Much of what we discuss in Lecture 2 can be found on Wikipedia in the key-value database entry.  (In fact they go beyond what we will be talking about and look at the whole question of treating entire databases in a key-value manner, but in CS5412 we won't tackle the full question.)

The two papers we'll specifically cover are concerned with Facebook's caching policy, and the RIPQ mechanism they used to adapt S4LRU to work on flash SSD.  But you are only responsible for understanding the overall approach -- not the details.
Containers play a huge role in the cloud.  We'll look at the container concept, at how containers are managed by the function server, and how the function/container model differs from a cloud concept called a "microservice", which is also containerized but is managed in a different way, by the "App Server".
3. 2/16 [Pool model for Microservices]  In this lecture, we will look at the issues raised by this idea of managed microservices that live in elastic pools.  Some of the issues involve what is called stateless programming (we'll explain; it doesn't mean what the word sounds like).  Another issue is virtualization using a hypervisor such as Xen versus container virtualization using Kubnetes with help from an OS like Mesos.

In a nutshell, when we put a program on a cloud, we also place files it might use as inputs and can even tell the cloud to run multiple instances as a pool.  Those pool members could talk to one-another if you like.  So we'll learn about how to hand a program to the cloud in the form of a container with any other resources it needs, and how network virtualization creates a private world in which your processes can find one-another without being disrupted by other cloud users.

Slides: pptx pdf
We used the term "micro-service", but where did this idea come from?  What does a typical micro-service do?  We'll also look at a few of the more important micro-services found in Azure.  Then we will look at the puzzle of how these are typically implemented, and will see that some are stateless (an easier case) and some are stateful (a much harder case).  Normally, stateless systems sit in front of stateful ones.  Finally, we will see that the App Service that manages these pools needs a simple way to deal with the whole application as a kind of "package", and does this using Container Virtualization. 

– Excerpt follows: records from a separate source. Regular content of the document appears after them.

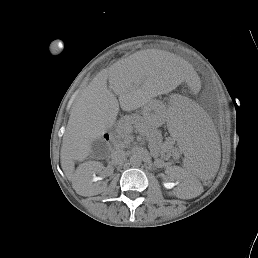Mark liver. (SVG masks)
Wrapping results in <instances>:
<instances>
[{"instance_id": "1", "label": "liver", "mask_w": 258, "mask_h": 258, "mask_svg": "<svg viewBox=\"0 0 258 258\" xmlns=\"http://www.w3.org/2000/svg\"><path fill=\"white\" fill-rule=\"evenodd\" d=\"M127 65V68H126ZM148 64H141L133 55L114 64L109 70L110 88L125 105V86L134 75L157 74ZM107 75L99 72L82 93L72 110L66 126L61 149V166L67 174L72 188L79 195H91L92 185L87 183L92 174L100 172L102 165L88 161L75 169V160L82 161L89 156L90 142L98 139L108 129V123L116 116L118 101L107 88Z\"/></svg>"}]
</instances>
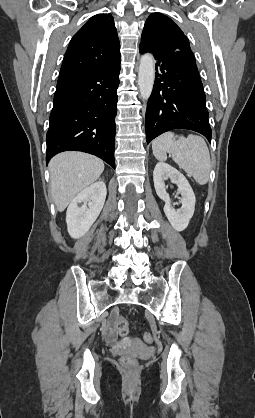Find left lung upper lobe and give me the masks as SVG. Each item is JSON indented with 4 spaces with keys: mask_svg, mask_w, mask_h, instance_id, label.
<instances>
[{
    "mask_svg": "<svg viewBox=\"0 0 255 418\" xmlns=\"http://www.w3.org/2000/svg\"><path fill=\"white\" fill-rule=\"evenodd\" d=\"M139 48L153 55L192 53L182 30L161 13H153L146 20Z\"/></svg>",
    "mask_w": 255,
    "mask_h": 418,
    "instance_id": "1",
    "label": "left lung upper lobe"
}]
</instances>
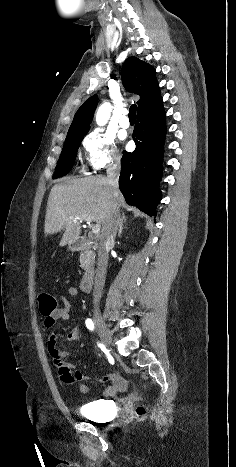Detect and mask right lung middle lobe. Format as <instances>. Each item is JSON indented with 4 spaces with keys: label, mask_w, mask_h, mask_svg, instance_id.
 I'll return each instance as SVG.
<instances>
[{
    "label": "right lung middle lobe",
    "mask_w": 236,
    "mask_h": 467,
    "mask_svg": "<svg viewBox=\"0 0 236 467\" xmlns=\"http://www.w3.org/2000/svg\"><path fill=\"white\" fill-rule=\"evenodd\" d=\"M86 133L67 135L53 179L67 175L72 169L79 145Z\"/></svg>",
    "instance_id": "dd1d6c3e"
}]
</instances>
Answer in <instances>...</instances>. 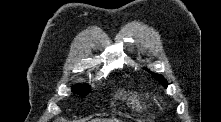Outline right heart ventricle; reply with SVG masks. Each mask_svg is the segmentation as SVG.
Instances as JSON below:
<instances>
[{"label": "right heart ventricle", "instance_id": "obj_1", "mask_svg": "<svg viewBox=\"0 0 221 122\" xmlns=\"http://www.w3.org/2000/svg\"><path fill=\"white\" fill-rule=\"evenodd\" d=\"M128 102L132 108L141 111L148 110L152 106L150 99L146 95L136 91L128 93Z\"/></svg>", "mask_w": 221, "mask_h": 122}]
</instances>
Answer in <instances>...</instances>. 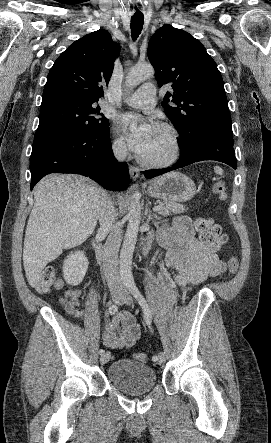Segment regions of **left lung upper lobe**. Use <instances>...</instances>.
<instances>
[{
	"mask_svg": "<svg viewBox=\"0 0 271 443\" xmlns=\"http://www.w3.org/2000/svg\"><path fill=\"white\" fill-rule=\"evenodd\" d=\"M148 58L159 87L171 84L162 105L180 135L206 121L231 124L224 83L215 61L202 43L184 30L164 25L151 37ZM171 102L175 106L168 105Z\"/></svg>",
	"mask_w": 271,
	"mask_h": 443,
	"instance_id": "left-lung-upper-lobe-1",
	"label": "left lung upper lobe"
}]
</instances>
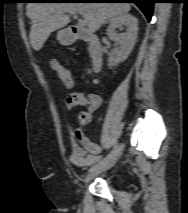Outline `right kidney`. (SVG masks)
I'll return each mask as SVG.
<instances>
[{
    "mask_svg": "<svg viewBox=\"0 0 188 213\" xmlns=\"http://www.w3.org/2000/svg\"><path fill=\"white\" fill-rule=\"evenodd\" d=\"M126 27V32L118 34L117 28ZM108 37L119 45L116 58L109 60V67H115L125 61L132 52L138 35V20L130 14H120L111 19L107 29Z\"/></svg>",
    "mask_w": 188,
    "mask_h": 213,
    "instance_id": "right-kidney-1",
    "label": "right kidney"
}]
</instances>
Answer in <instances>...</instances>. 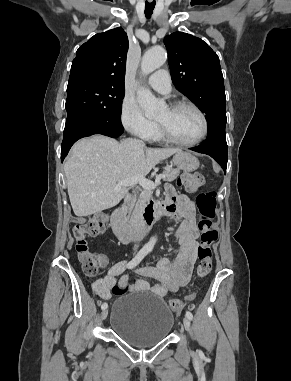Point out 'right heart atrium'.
<instances>
[{
  "instance_id": "d8ad5b80",
  "label": "right heart atrium",
  "mask_w": 291,
  "mask_h": 381,
  "mask_svg": "<svg viewBox=\"0 0 291 381\" xmlns=\"http://www.w3.org/2000/svg\"><path fill=\"white\" fill-rule=\"evenodd\" d=\"M120 119L126 130L142 139H150L156 131V124L146 118L137 103L129 97L122 101Z\"/></svg>"
}]
</instances>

A lot of terminology, but the ideas are surprisingly simple.  For example, a container is just a way to fool a normal program into thinking it is running inside a virtual machine, but without the high costs of a true virtual machine.

  2/17 (recitation)

Discussion of cloud computing projects: Everything you could possibly want to know.  You will even learn about why it might be valuable to do face recognition on cows in a milking stall! In this recitation we will be joined by Professor Giordano who will introduce some of his research and then talk about the joint projects with students from his class (you get extra credit for teaming with them, but he only has 24 students so only some of our cloud computing teams can do this).  We will also talk about other kinds of project opportunities, including self-defined projects, projects focused on cloud infrastructure, and projects focused on drones based on the Microsoft Farmbeats technology.
4. 2/18 [Implementing a smart farm.] 

This lecture focuses on the puzzle of actually using DHTs and other cloud platform ideas to implement a smart farming system.  A big part of the challenge is that we end up with an event-by-event computing model, implemented using cloud functions (small pieces of code that the platform runs for you when the event occurs), but sometimes we have logic that requires some form of state that spans multiple events.  The function tier is stateless... so we use a DHT to hold the state!  We'll see one clever idea as part of this: if the DHT put API allows you to specify which version of a (key,value) object you think you are creating, we can avoid locking entirely and still get consistency.

Slides: pptx  pdf
Here we will be looking at the surprisingly small changes that were needed to take the same cloud architecture used for human interactions through web applications (the model we looked at in lectures 1, 2 and 3) so that IoT sensors and actuators can also talk to the cloud.  Basically, we replace the first tier web page builder system with a new first tier that securely binds to the sensor or actuator, and then we can cusatomize it by introducing new containerized programs called "functions".  The "function service" manages them.  The relevant Wikipedia page is here, but is actually more general than what we discuss in CS5412.  Wikipedia has a whole serverless computing story (implemented by functions); we focus on a somewhat more limited case.
5. 2/25 [More on DHTs:  How can we store complicated data sets in a DHT?]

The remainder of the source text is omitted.